Horror Without a Pulse
There’s a special kind of horror film that manages to be both overblown and empty, and Avunu 2 achieves that with supernatural precision. The camera work is erratic, the pacing funereal, and the editing about as sharp as a butter knife. Even the supposed “scares” arrive with the dramatic impact of a damp sponge.
The movie wants to explore themes of vulnerability, possession, and divine protection (the chain talisman being its obvious metaphor), but it handles them with all the subtlety of a brick through a stained-glass window. The scenes intended to build tension—Mohini alone at night, strange noises, sudden movements—feel like they were directed via conference call.
At one point, Harsha controls a ceiling fan through his smartphone in a last-ditch effort to stop the possessed attacker. It’s meant to be clever. It plays like slapstick. If this film proves anything, it’s that technology can’t save you from a bad screenplay.
A Tone-Deaf Symphony of Suffering
What truly sinks Avunu 2 is its tone. Horror films, even bleak ones, usually offer moments of relief—humor, empathy, or at least catharsis. Here, there’s none. The film wallows in cruelty, mistaking prolonged suffering for emotional depth. Mohini’s trauma isn’t treated with sensitivity or complexity; it’s fetishized.
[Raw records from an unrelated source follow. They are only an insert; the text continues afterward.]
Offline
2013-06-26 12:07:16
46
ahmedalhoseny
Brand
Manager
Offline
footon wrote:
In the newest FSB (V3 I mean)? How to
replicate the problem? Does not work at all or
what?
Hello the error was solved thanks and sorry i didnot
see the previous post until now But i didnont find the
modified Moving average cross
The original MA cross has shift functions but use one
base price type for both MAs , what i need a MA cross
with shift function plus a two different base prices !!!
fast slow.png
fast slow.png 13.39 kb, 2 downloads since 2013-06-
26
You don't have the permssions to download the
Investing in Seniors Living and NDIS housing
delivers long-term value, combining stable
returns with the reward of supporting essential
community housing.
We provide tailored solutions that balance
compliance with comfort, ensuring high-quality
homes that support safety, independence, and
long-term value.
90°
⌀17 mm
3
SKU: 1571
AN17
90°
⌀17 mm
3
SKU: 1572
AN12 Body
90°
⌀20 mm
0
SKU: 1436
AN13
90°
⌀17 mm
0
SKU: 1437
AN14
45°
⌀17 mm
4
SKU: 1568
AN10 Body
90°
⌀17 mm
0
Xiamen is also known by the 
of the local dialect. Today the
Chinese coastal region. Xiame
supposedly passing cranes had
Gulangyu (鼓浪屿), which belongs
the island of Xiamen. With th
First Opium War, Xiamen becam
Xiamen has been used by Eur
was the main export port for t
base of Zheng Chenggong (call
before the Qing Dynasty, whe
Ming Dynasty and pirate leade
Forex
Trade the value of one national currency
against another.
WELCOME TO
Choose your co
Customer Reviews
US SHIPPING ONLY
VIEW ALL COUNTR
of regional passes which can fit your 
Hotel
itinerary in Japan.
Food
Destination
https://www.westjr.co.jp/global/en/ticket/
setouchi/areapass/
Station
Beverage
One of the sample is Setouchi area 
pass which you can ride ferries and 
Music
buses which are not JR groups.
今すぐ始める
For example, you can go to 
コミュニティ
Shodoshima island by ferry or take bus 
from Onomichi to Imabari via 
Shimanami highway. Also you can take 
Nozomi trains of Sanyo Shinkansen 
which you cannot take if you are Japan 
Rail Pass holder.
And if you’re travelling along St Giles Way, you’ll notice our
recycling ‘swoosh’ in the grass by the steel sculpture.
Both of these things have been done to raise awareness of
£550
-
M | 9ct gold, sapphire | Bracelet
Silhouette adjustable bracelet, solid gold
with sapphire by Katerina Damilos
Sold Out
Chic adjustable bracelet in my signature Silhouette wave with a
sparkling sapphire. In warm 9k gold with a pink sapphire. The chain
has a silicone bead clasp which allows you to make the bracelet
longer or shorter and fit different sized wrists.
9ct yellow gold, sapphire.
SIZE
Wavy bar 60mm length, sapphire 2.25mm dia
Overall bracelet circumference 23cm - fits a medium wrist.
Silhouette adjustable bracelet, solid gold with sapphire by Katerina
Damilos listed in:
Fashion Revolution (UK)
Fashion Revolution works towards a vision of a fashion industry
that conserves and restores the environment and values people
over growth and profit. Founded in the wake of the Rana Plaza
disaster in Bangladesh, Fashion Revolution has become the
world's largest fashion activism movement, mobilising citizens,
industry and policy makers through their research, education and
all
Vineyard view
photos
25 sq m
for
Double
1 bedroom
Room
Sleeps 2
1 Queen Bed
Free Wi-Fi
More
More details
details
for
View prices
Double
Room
The movie doubles down on this approach in scene after scene, turning what could’ve been a psychological study of fear into exploitation horror of the worst kind. There’s no sense of moral consequence, no poetic justice, no thematic resolution—just the repeated violation of the same woman’s safety and sanity. It’s horror stripped of humanity, and that’s the scariest thing about it.
Even the final “twist”—a ghostly slap implying Captain Raju still lingers—isn’t eerie; it’s insulting. After dragging the audience through two hours of misery, the film has the gall to tease a third chapter, as if anyone asked for it.
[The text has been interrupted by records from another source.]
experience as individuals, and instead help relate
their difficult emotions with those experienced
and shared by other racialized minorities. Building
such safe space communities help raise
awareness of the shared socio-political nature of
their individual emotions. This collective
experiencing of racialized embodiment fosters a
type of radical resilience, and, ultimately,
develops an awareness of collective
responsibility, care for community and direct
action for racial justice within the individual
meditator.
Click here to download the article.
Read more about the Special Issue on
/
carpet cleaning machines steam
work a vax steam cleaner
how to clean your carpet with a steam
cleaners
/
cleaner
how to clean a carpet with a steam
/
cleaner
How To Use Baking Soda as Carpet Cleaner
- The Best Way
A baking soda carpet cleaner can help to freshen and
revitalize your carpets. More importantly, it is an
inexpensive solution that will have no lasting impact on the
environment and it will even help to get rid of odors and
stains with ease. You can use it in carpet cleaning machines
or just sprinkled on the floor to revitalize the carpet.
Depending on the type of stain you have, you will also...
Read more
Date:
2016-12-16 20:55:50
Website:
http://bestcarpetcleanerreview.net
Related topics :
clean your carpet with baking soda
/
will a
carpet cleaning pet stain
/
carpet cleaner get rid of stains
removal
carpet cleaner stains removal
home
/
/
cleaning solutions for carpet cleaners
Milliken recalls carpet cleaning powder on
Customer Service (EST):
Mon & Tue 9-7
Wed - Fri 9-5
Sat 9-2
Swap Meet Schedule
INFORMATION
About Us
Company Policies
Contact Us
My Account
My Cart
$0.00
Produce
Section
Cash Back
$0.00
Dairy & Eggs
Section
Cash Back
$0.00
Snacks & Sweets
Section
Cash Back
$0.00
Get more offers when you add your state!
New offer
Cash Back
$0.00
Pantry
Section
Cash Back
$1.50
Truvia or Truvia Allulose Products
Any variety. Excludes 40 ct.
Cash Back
Production Values: Cheap Tricks and Cheaper Thrills
Visually, Avunu 2 looks like it was shot inside a furniture catalog with bad lighting. The cinematography vacillates between soap-opera softness and accidental comedy, while the special effects are less “otherworldly” and more “PowerPoint transition.” The sound design, meanwhile, seems determined to give every object in the apartment a jump scare—fridge doors, faucets, even the occasional sofa.
The music score tries its best to inject tension, but it’s repetitive and overbearing, blaring like an alarm that won’t stop until you throw the remote at the screen. Combined with the flat dialogue and awkward pacing, the technical aspects make the film feel twice its length.
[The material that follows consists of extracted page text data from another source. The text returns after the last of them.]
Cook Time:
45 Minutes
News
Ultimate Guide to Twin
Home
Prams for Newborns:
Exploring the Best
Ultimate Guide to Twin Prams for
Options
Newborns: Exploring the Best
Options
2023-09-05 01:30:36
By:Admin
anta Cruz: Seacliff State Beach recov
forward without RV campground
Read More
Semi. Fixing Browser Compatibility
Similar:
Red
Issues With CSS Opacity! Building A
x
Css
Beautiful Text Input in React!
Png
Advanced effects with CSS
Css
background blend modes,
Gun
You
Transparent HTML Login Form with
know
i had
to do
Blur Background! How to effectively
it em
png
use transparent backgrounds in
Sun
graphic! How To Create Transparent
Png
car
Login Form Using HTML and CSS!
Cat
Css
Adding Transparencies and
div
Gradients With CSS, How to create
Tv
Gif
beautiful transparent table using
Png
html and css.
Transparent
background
The Spirit of Lazy Storytelling
There’s a deeper irony in Avunu 2: for a film obsessed with possession, it possesses no soul of its own. The original Avunuat least had novelty—a fresh concept in Telugu horror. This sequel simply reanimates the corpse of that idea and expects applause for the necromancy.
It fails to expand its mythology, develop its characters, or even justify its own existence. Instead, it retreads familiar ground with the enthusiasm of a ghost condemned to haunt the same hallway forever.
If Avunu (2012) was a haunted house, Avunu 2 is the half-built addition nobody wanted—cold, echoing, and dangerously close to collapsing.
Final Verdict: Some Doors Should Stay Closed
By the time the credits roll, Avunu 2 doesn’t just exhaust its audience—it exorcises them of any lingering affection for the franchise. Ravi Babu’s attempt at a psychological horror sequel instead becomes a grim parody of itself: a film so desperate to shock that it forgets to think.
There’s nothing thrilling, chilling, or remotely entertaining about Avunu 2. It’s a ghost story without spirit, a thriller without thrills, and a sequel that haunts its own legacy.
If the afterlife has a cinema, this is the film they show to punish directors who don’t know when to stop.
Final Score: 2/10
A soulless, tasteless sequel that mistakes trauma for terror. Even the ghosts deserve better material.